Colapinto fechou só para 2026, informa meu amigo argentino sentado aqui do lado, figura simpática de quem tive raiva ontem quando reservou lugar na mesa bem do meu lado, sendo que a sala de imprensa é enorme e está cheia de lugares vagos — há cada vez menos jornalistas e cada vez mais produtores de conteúdo e influencers por aqui, e se repararam tirei as aspas dessas merdas porque não estou mais disposto nem a gastar aspas com esses subempregados que vivem de fazer stories e vídeos do TikTok; uma praga que assola o planeta, essa gentalha (a frase é de Roitman, Odete).
Meu novo amigo argentino informa também que Colapinto só ficou no time porque o Mercado Livre, que na Argentina é Mercado Libre, está pagando a conta. Assim, ignorem as declarações do piloto e do chefe Flavio Briatore (um diz que agradece a confiança, o outro diz que confia muito nele).
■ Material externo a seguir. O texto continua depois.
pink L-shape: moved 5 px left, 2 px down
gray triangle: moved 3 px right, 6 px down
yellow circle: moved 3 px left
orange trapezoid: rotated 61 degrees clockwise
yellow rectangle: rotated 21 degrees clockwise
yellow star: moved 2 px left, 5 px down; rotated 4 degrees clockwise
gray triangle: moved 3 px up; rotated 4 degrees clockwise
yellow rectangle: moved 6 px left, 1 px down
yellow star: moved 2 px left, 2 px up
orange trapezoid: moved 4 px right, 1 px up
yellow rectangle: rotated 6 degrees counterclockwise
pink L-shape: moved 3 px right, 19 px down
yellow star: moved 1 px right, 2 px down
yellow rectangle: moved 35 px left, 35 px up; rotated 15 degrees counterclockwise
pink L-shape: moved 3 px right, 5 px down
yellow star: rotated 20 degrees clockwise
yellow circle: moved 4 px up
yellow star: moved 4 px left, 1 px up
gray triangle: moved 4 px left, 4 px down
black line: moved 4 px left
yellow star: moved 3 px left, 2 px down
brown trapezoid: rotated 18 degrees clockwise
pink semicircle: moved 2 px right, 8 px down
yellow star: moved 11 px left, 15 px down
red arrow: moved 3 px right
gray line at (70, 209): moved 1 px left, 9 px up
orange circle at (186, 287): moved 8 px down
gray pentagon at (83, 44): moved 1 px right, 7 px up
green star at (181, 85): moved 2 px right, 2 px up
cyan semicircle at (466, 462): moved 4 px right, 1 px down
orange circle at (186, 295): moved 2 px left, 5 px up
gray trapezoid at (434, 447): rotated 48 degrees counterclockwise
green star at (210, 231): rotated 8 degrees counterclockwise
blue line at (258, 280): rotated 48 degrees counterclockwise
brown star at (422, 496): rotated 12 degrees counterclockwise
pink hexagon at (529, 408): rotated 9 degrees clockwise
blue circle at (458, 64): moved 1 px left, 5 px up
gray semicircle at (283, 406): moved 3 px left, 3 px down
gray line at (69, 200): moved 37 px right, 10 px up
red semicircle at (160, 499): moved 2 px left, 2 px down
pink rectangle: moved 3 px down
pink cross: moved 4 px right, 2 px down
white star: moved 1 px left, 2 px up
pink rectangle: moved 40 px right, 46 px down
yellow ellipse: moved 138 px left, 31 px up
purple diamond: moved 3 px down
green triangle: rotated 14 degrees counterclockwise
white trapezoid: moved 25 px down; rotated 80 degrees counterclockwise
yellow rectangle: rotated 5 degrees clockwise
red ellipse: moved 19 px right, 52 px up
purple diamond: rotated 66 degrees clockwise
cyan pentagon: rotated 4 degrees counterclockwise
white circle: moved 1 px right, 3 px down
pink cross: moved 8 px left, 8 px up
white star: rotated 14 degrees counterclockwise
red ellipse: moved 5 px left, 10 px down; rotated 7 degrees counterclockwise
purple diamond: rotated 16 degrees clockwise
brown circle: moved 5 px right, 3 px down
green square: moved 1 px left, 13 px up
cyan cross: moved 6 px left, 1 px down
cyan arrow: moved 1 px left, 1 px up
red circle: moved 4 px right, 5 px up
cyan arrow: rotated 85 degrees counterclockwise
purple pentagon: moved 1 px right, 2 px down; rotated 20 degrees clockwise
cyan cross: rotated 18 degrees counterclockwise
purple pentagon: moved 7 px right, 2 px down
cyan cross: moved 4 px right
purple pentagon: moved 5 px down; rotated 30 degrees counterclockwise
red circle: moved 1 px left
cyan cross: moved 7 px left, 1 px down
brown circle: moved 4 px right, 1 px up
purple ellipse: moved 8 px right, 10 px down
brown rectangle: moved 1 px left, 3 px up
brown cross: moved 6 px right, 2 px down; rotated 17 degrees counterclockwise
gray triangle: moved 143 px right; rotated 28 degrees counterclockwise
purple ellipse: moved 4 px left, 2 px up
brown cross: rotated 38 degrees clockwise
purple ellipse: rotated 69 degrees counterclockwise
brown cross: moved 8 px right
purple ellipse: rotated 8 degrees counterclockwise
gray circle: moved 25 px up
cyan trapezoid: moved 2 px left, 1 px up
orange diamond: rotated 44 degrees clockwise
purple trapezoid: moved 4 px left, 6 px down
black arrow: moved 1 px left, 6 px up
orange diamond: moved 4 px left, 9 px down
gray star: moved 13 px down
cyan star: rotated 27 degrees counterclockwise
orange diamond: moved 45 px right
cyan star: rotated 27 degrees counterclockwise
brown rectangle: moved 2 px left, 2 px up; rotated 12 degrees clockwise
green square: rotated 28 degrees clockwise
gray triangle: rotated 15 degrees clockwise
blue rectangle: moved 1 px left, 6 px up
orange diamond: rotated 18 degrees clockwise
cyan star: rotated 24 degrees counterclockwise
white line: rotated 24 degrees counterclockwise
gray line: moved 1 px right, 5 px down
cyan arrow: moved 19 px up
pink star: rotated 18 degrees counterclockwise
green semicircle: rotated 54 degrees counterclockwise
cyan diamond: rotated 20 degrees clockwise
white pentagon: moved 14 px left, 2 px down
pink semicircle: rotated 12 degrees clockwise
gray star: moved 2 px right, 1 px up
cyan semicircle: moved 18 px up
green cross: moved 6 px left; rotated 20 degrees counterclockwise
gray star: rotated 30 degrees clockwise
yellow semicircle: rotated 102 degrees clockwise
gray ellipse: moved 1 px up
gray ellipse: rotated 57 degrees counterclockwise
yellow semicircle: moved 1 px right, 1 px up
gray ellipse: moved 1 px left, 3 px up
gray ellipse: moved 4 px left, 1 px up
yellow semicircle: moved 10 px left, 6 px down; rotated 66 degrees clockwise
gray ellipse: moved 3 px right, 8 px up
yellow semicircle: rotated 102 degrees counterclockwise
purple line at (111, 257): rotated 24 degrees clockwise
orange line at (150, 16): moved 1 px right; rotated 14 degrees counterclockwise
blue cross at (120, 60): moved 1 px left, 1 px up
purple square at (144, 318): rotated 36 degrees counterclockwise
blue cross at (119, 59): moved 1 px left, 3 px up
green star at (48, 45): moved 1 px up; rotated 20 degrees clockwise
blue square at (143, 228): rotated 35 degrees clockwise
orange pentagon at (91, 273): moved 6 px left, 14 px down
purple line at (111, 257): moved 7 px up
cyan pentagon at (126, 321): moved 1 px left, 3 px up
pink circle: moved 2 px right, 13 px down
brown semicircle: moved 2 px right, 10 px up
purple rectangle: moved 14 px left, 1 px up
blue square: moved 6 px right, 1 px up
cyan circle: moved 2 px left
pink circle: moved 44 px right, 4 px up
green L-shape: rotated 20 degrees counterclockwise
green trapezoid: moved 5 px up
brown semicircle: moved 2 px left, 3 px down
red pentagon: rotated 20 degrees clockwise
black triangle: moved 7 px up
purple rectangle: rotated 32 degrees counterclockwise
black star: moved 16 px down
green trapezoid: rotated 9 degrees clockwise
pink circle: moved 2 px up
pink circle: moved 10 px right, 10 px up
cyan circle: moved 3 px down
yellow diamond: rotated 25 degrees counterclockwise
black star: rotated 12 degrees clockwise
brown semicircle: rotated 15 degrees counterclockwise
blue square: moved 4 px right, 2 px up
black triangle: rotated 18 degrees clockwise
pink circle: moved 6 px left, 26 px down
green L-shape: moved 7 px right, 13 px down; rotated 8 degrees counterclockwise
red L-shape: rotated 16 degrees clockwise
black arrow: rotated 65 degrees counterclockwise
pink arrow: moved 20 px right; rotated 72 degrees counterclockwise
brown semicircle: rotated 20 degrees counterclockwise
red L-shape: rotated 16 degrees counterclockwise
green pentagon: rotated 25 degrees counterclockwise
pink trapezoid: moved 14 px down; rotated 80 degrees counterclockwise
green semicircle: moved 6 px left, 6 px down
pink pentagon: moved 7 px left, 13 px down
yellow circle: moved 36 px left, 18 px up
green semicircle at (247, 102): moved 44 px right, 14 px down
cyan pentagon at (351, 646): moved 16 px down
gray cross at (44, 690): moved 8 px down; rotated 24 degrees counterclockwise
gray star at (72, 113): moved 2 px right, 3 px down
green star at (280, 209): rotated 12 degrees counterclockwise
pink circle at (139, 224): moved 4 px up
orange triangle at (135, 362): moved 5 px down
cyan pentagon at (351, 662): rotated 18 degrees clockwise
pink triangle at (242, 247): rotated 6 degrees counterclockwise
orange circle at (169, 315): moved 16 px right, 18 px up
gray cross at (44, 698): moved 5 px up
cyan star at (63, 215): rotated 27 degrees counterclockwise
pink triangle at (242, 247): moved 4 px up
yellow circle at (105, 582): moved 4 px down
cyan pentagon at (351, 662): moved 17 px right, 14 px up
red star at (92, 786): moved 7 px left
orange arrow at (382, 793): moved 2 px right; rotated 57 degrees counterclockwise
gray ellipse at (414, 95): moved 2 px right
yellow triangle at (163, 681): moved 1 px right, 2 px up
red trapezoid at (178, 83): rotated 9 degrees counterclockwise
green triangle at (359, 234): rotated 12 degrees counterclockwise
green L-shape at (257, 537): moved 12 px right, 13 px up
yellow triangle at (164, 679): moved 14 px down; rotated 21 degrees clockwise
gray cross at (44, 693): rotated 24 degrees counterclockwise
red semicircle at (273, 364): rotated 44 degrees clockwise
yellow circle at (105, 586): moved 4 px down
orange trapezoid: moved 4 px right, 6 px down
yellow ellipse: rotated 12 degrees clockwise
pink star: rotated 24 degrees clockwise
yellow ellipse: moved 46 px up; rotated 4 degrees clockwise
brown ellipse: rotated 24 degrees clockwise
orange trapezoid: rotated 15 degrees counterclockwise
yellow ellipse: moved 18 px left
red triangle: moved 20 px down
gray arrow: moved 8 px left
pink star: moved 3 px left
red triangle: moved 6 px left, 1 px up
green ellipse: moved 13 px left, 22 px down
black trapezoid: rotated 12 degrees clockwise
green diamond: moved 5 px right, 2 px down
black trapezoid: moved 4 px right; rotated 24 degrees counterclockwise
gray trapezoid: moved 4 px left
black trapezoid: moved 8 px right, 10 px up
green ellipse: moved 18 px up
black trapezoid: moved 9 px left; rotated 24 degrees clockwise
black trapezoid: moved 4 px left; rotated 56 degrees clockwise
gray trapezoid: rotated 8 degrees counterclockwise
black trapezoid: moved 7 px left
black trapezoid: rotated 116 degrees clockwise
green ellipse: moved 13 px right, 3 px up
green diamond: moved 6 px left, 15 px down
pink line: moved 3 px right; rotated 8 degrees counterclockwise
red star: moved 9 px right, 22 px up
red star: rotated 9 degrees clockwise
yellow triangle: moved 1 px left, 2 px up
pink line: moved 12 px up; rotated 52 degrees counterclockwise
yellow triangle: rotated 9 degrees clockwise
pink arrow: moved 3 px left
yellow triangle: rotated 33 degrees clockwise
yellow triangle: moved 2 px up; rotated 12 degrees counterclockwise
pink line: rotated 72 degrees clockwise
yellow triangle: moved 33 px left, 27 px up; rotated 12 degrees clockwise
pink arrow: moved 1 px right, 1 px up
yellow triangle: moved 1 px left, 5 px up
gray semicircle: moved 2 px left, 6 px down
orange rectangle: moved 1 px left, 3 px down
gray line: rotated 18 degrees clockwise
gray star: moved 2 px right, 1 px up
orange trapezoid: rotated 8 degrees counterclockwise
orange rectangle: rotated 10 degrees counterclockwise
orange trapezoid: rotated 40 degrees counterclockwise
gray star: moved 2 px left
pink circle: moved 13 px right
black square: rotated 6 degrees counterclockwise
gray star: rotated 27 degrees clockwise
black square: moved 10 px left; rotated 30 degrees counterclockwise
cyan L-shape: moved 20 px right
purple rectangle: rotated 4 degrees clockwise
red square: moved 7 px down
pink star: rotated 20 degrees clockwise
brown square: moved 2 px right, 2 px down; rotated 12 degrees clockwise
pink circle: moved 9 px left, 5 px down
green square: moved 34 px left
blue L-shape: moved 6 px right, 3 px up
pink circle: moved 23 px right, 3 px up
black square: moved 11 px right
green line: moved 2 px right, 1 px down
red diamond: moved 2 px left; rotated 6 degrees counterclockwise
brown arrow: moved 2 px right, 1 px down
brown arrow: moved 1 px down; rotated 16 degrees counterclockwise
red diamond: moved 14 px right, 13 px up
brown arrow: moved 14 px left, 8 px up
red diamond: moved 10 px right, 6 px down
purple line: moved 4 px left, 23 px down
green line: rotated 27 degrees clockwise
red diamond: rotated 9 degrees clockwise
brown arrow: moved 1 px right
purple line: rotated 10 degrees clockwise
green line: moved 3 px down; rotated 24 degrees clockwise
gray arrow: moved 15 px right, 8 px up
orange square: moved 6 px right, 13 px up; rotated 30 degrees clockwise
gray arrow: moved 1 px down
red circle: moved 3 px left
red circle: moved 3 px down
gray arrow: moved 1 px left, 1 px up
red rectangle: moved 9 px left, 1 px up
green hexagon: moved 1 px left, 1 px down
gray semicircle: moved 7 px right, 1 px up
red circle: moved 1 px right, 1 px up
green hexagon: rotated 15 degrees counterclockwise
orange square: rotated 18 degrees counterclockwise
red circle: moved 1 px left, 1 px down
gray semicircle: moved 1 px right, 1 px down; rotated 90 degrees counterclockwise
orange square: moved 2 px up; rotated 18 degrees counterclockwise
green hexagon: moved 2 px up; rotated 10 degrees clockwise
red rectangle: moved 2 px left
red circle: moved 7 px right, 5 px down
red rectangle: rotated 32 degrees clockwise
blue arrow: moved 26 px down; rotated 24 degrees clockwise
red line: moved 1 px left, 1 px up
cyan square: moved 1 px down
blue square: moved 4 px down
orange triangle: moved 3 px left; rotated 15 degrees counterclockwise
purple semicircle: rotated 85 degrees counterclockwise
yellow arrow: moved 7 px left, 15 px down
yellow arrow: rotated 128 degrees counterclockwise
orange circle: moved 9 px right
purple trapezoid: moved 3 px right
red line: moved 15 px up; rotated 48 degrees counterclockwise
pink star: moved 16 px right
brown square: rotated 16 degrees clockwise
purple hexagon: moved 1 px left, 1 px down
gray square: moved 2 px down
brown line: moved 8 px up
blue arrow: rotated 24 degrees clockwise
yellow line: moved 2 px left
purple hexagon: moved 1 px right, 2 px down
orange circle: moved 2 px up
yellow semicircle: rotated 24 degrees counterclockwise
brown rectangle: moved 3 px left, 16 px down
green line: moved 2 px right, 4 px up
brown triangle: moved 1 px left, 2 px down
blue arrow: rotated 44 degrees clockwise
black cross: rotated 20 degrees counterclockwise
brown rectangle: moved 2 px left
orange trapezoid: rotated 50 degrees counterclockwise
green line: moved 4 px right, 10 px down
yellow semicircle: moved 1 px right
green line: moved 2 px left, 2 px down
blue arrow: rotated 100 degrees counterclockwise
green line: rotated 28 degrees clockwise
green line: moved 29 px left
É tudo cascata. Mais informações sobre Colapinto: torce para o Boca Juniors e tem outros patrocínios locais que não aparecem no carro, mas ajudam a pagar os boletos. É um bom menino, simpático, tem algum carisma, não é ruim como tem sido neste ano, tampouco é bom como os emocionados argentinos acham que é, por conta de uns pontinhos marcados no ano passado pela Williams — oitavo em Baku, décimo em Austin.
Menos uma vaga, pois. Seu companheiro continua sendo Pierre Gasly. A Alpine, no ano que vem, vai usar motores Mercedes. A Renault tira o time de campo na produção de unidades de potência para a F-1, o que é uma verdadeira lástima. Menos mal que ontem lançou oficialmente, na França, o novo Twingo elétrico. Se um dia eu tiver um carro elétrico, vai ser esse. Só preciso escolher a cor. Azul e vermelho já tenho, acho que vou de verde.